**Work to be completed:**
For the records below, work out the number of lines holding "link" and reply with only that.

**Material to process:**
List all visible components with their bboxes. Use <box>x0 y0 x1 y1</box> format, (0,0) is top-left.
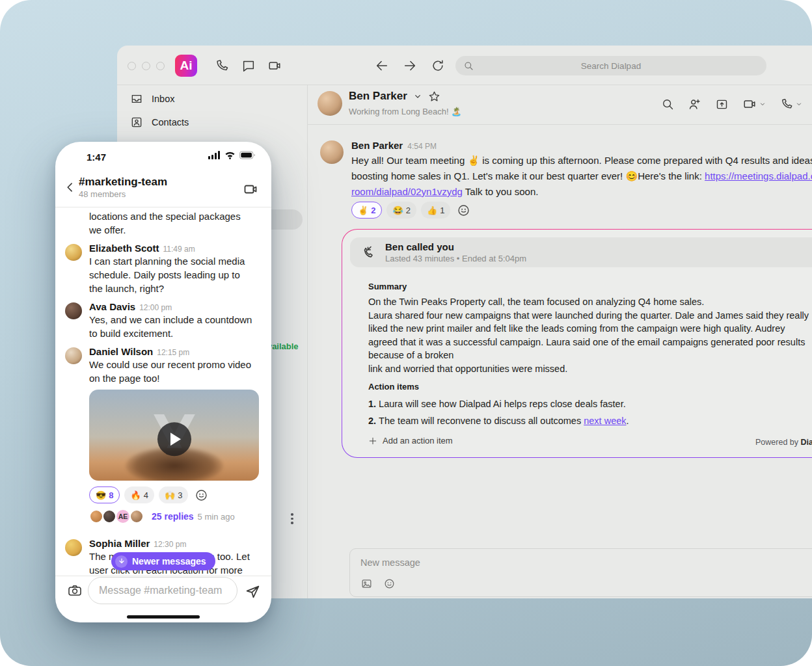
global-search[interactable] <box>455 56 766 75</box>
chevron-down-icon[interactable] <box>795 100 803 108</box>
message-reactions: ✌️2😂2👍1 <box>351 202 472 219</box>
window-traffic-lights[interactable] <box>128 62 165 70</box>
call-event-header[interactable]: Ben called you Lasted 43 minutes • Ended… <box>350 237 812 267</box>
back-chevron-icon[interactable] <box>64 181 77 194</box>
text-link[interactable]: room/dialpad/02yn1vzydg <box>351 186 463 197</box>
message-text-line: the launch, right? <box>89 282 245 295</box>
plus-icon <box>368 436 377 446</box>
thread-replies[interactable]: AE25 replies5 min ago <box>89 509 259 524</box>
page-background: Ai Inbox Contacts Available Be <box>0 0 812 666</box>
send-icon[interactable] <box>245 583 261 600</box>
star-icon[interactable] <box>428 90 440 103</box>
compose-box[interactable] <box>349 548 812 597</box>
search-icon[interactable] <box>661 98 674 111</box>
summary-line: Laura shared four new campaigns that wer… <box>368 309 812 323</box>
reaction-pill[interactable]: 😂2 <box>386 202 416 219</box>
video-icon[interactable] <box>243 181 258 197</box>
message-text-line: to build excitement. <box>89 326 252 340</box>
chat-icon[interactable] <box>241 59 256 73</box>
text-segment: boosting home sales in Q1. Let's make it… <box>351 170 705 181</box>
contacts-icon <box>130 116 143 129</box>
search-icon <box>463 60 474 71</box>
home-indicator[interactable] <box>127 615 200 619</box>
reaction-count: 2 <box>406 206 411 215</box>
screen-share-icon[interactable] <box>715 98 729 111</box>
sidebar-item-contacts[interactable]: Contacts <box>130 116 189 129</box>
channel-message: Elizabeth Scott11:49 amI can start plann… <box>65 243 261 295</box>
channel-message-list: locations and the special packageswe off… <box>55 209 271 576</box>
more-options-kebab-icon[interactable] <box>288 511 296 527</box>
add-action-item-button[interactable]: Add an action item <box>368 436 812 446</box>
video-icon[interactable] <box>742 97 757 111</box>
newer-messages-button[interactable]: Newer messages <box>111 552 215 570</box>
text-line: room/dialpad/02yn1vzydg Talk to you soon… <box>351 184 812 200</box>
message-name-row: Sophia Miller12:30 pm <box>89 538 250 550</box>
reaction-pill[interactable]: ✌️2 <box>351 202 382 219</box>
video-icon[interactable] <box>267 59 282 73</box>
message-author: Daniel Wilson <box>89 346 153 357</box>
reaction-emoji: 😂 <box>392 206 403 215</box>
reaction-count: 1 <box>440 206 444 215</box>
channel-message-input[interactable] <box>88 577 237 604</box>
reply-avatar <box>102 509 116 524</box>
call-summary-card: Ben called you Lasted 43 minutes • Ended… <box>342 229 812 458</box>
inbox-icon <box>130 92 143 105</box>
cellular-icon <box>208 151 221 159</box>
reaction-count: 4 <box>144 490 148 500</box>
chat-header: Ben Parker Working from Long Beach! 🏝️ <box>308 85 812 124</box>
reaction-pill[interactable]: 😎8 <box>89 486 120 503</box>
summary-line: agreed that it was a successful campaign… <box>368 336 812 349</box>
message-content: Ava Davis12:00 pmYes, and we can include… <box>89 301 252 340</box>
search-input[interactable] <box>474 61 748 71</box>
action-item: 1.Laura will see how Dialpad Ai helps re… <box>368 395 812 412</box>
wifi-icon <box>224 151 236 159</box>
contact-avatar[interactable] <box>318 91 342 116</box>
add-reaction-button[interactable] <box>193 486 210 503</box>
channel-header: #marketing-team 48 members <box>55 173 271 207</box>
text-line: boosting home sales in Q1. Let's make it… <box>351 168 812 184</box>
channel-message: Ava Davis12:00 pmYes, and we can include… <box>65 301 261 340</box>
message-author: Sophia Miller <box>89 538 150 549</box>
message-time: 12:15 pm <box>157 348 189 357</box>
video-attachment[interactable] <box>89 390 259 481</box>
message-name-row: Daniel Wilson12:15 pm <box>89 346 259 358</box>
reply-avatar-initials: AE <box>115 509 131 524</box>
status-time: 1:47 <box>87 152 106 163</box>
person-add-icon[interactable] <box>688 98 701 111</box>
sidebar-item-label: Contacts <box>152 117 189 127</box>
play-button[interactable] <box>157 422 191 456</box>
back-icon[interactable] <box>375 59 389 73</box>
action-item: 2.The team will reconvene to discuss all… <box>368 412 812 429</box>
message-time: 12:00 pm <box>139 303 172 312</box>
image-icon[interactable] <box>360 578 373 590</box>
emoji-icon[interactable] <box>383 578 396 590</box>
replies-link[interactable]: 25 replies <box>152 511 194 522</box>
arrow-down-icon <box>118 557 126 565</box>
reaction-pill[interactable]: 🙌3 <box>159 486 188 503</box>
action-item-number: 1. <box>368 399 376 409</box>
call-event-title: Ben called you <box>385 241 526 252</box>
message-time: 12:30 pm <box>154 540 186 549</box>
sidebar-item-inbox[interactable]: Inbox <box>130 92 174 105</box>
phone-icon[interactable] <box>215 59 229 73</box>
message-author: Ben Parker <box>351 140 403 151</box>
reaction-pill[interactable]: 👍1 <box>421 202 450 219</box>
new-message-input[interactable] <box>360 557 751 568</box>
reaction-pill[interactable]: 🔥4 <box>124 486 154 503</box>
reaction-emoji: 😎 <box>96 490 106 500</box>
text-segment: The team will reconvene to discuss all o… <box>379 416 584 426</box>
message-content: Daniel Wilson12:15 pmWe could use our re… <box>89 346 259 532</box>
text-link[interactable]: https://meetings.dialpad.com/ <box>705 170 812 181</box>
phone-icon[interactable] <box>780 98 793 111</box>
reaction-count: 8 <box>109 490 113 500</box>
contact-status: Working from Long Beach! 🏝️ <box>349 107 462 116</box>
chevron-down-icon[interactable] <box>759 100 766 108</box>
forward-icon[interactable] <box>403 59 417 73</box>
message-author: Ava Davis <box>89 301 135 312</box>
phone-status-bar: 1:47 <box>55 150 271 164</box>
add-reaction-button[interactable] <box>455 202 472 219</box>
camera-icon[interactable] <box>67 583 83 598</box>
refresh-icon[interactable] <box>431 59 445 73</box>
text-link[interactable]: next week <box>584 416 626 426</box>
chevron-down-icon[interactable] <box>413 91 423 101</box>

**Exercise answer:**
4